The printer context bf_printer stores all the log messages to be printed by the generated BPF programs. Log messages are deduplicated to limit memory usage.

During the BPF programs generation, EMIT_PRINT is used to print a given log message from a BPF program. Under the hood, this macro will insert the log message into the global printer context, so it can be used by the BPF programs at runtime.

Before the BPF programs are attached to their hook in the kernel, bpfilter will create a BPF map to contain a unique string, which is the concatenation of all the log messages defined during the generation step. The various BPF programs will be updated to request their log messages from this map directly.

Note

All the message strings are stored in a single BPF map entry in order to benefit from BPF_PSEUDO_MAP_VALUE which allows lookup free direct value access for maps. Hence, using a unique instruction, bpfilter can load the map’s file descriptor and get the address of a message in the buffer. See https://lore.kernel.org/bpf/20190409210910.32048-2-daniel@iogearbox.net.

Defines

_cleanup_bf_printer_
EMIT_PRINT(program, msg)

Emit BPF instructions to print a log message.

This function will insert mulitple instruction into the BPF program to load a given log message from a BPF map into a register, store its size, and call bpf_trace_printk() to print the message.

Warning

As every EMIT_* macro, EMIT_PRINT() will call return if an error occurs. Hence, it must be used within a function that returns an integer.

Parameters:
  • program – Program to emit the instructions to. Must not be NULL.

  • msg – Log message to print.

Functions

int bf_printer_new(struct bf_printer **printer)

Allocate and initialise a new printer context.

Parameters:
  • printer – On success, contains a valid printer context.

Returns:

0 on success, or negative errno value on failure.

int bf_printer_new_from_marsh(struct bf_printer **printer, const struct bf_marsh *marsh)

Allocate a new printer context and intialise it from serialised data.

Parameters:
  • printer – On success, points to the newly allocated and initialised printer context.

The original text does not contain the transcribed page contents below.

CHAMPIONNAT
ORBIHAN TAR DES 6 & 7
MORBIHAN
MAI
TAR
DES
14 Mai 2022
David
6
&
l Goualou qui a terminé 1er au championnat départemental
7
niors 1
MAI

Can’t be NULL.

  • marsh – Serialised data to use to initialise the printer message.

Returns:

0 on success, or negative errno value on error.

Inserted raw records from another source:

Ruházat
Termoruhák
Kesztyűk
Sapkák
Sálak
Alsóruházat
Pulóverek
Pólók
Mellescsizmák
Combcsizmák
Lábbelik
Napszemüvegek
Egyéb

void bf_printer_free(struct bf_printer **printer)

Deinitialise and deallocate a printer context.

Parameters:
  • printer – Printer context. Can’t be NULL.

int bf_printer_marsh(const struct bf_printer *printer, struct bf_marsh **marsh)

Serialise a printer context.

Parameters:
  • printer – Printer context to serialise. Can’t be NULL.

  • marsh – On success, contains the serialised printer context. Can’t be NULL.

Returns:

0 on success, or negative errno value on failure.

void bf_printer_dump(const struct bf_printer *printer, prefix_t *prefix)

Dump the content of the printer structure.

Parameters:
  • printer – Printer object to dump. Can’t be NULL.

  • prefix – Prefix to use for the dump. Can be NULL.

size_t bf_printer_msg_offset(const struct bf_printer_msg *msg)

Return the offset of a specific printer message.

Parameters:
  • msg – Printer message. Can’t be NULL.

Returns:

Offset of msg in the concatenated messages buffer.

size_t bf_printer_msg_len(const struct bf_printer_msg *msg)

Return the length of a specific printer message.

Parameters:
  • msg – Printer message. Can’t be NULL.

Returns:

Length of msg, including the trailing nul termination character.

const struct bf_printer_msg *bf_printer_add_msg(struct bf_printer *printer, const char *str)

Add a new message to the printer.

Parameters:
  • printer – Printer context. Can’t be NULL.

  • str – Message to add to the context. A copy of the buffer is made.

Returns:

The printer message if it was successfuly added to the context, NULL otherwise.

int bf_printer_assemble(const struct bf_printer *printer, void **str, size_t *str_len)

Assemble the messages defined inside the printer into a single nul-separated string.

Parameters:
  • printer – Printer containing the messages to assemble. Can’t be NULL.

  • str – On success, contains the pointer to the result string. Can’t be NULL.

  • str_len – On success, contains the length of the result string, including the nul termination character. Can’t be NULL.

Returns:

0 on success, or negative errno value on failure.